At the Cial bus station we bought VIP seats (the more expensive seats), which are the seats in the bottom back of the bus that recline (the bus is a doubledecker). As VIPs, we were able to also sit in the VIP lounge upstairs that had it's own VIP stairs to the bus. After a quick run to the super market for supplies (where we finally found out what all those weird eggs we were seeing being sold on the street were - Grouse Eggs), we hopped on board our bus ride from hell.
Not too long after the bus headed for Nazca (yes, we were just there yesterday), Kristi asks "Does it smell like gasoline to anyone else?" Our new Israeli friend next to me said "Yeah, it smells a lot like gasoline in here." Quickly we deduced that when the bus driver turned on the AC it smelled like gas in our little compartment, which meant that gasoline was leaking into the AC system and we were all being slowly poisoned.
Our VIP compartment in the back, bottom of the bus.
To make matters worse, we were in prime location for bad motion sickness - back, bottom of the bus on a drive that as soon as it turned toward the Andes became endless switchbacks and curves. The one toilet in the bus was covered with unmentionable grossness and the attendant never came down to check on us or listen to our pleas that the movies were so low we couldn't hear the sound.
At shortly after midnight the bus stops and 15 minutes later there is a flurry of commotion and flashlights outside the bus. With camera in hand I creap out of the bus to find most of the passengers from upstairs milling around outside with flashlights. Near one of the back wheels the bus attendant and a scruffy looking man, who turns out to be the bus' mechanic, are cutting up what appears to be the rubber from a spare tire.

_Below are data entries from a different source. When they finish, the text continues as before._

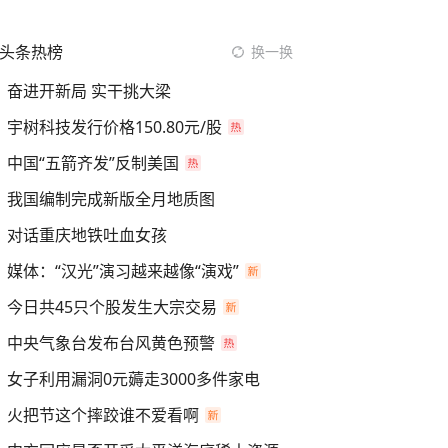
头条热榜
换一换
奋进开新局 实干挑大梁
宇树科技发行价格150.80元/股
中国“五箭齐发”反制美国
我国编制完成新版全月地质图
对话重庆地铁吐血女孩
媒体：“汉光”演习越来越像“演戏”
今日共45只个股发生大宗交易
中央气象台发布台风黄色预警
女子利用漏洞0元薅走3000多件家电
火把节这个摔跤谁不爱看啊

Breakdown number one. There is a third guy IN the wheel well,
They are making a thinner belt out of it. Then they go over to the jacked up tire and pass it to a guy who is INSIDE of the wheel well. Now Peru has a bit of a problem with bus night hijackings. Kristi and I were a little leary to take the all night bus to Cuzco, but we had little other choice so we sucked it up and went. Not only did we take a night bus, we took a night bus that broke down on the side of the road in the middle of nowhere just waiting for the hijackers to come and pick us off. It took the bus guys about an hour to "fix" the bus, then we hit the road again this time with a destinct ker-chunck every time the second to the back tire rolled.
We rolled along till 2:00 am when again the bus stopped followed by a load crash from outside.
Breakdown number two. The wheel is off to my right with the bus attendant currently sitting on it. The small pile of pulvarized metal is by the end of the pipe, under the wheel shaft.
Again my camera and I go out to investigate. This time I found the whole tire off and lying on the ground, pieces of metal and nuts and bolts spread everywhere and a pile of pulvarized metal under the shaft of the wheel. There are two other girls outside with me from France, so I ask them in French what happened. They and our bus attendant had a short conversation in Spanish before they replied to me that the rotator had broken and the mechanic had gone to find the itty-bitty-town-we-were-stranded-in's mechanic. Not one hundred percent sure that it was a rotator that was broken since things were being translated from French to Spanish back to French, but something had definitely crapped out in the wheel and was off being fixed.
The bus attendant said we would be stranded for at least a couple of hours!! I figured the tiny, poor, one block long town we were stuck in couldn't be too bad since off in the distance I could see the dim glow from the mechanics shop where our bus mechanic was fixing the broken part.
Luckily the part was fixed, the tire was put back together and back on the bus and off we went, to again try to make it all the way to Cuzco. Once the sun came up, the drive through the Andes was pretty and we did eventually make it to Cuzco in 24.5 hours (it was only supposed to take 20) with quite the strange story to tell and a warning to stay away from Cial!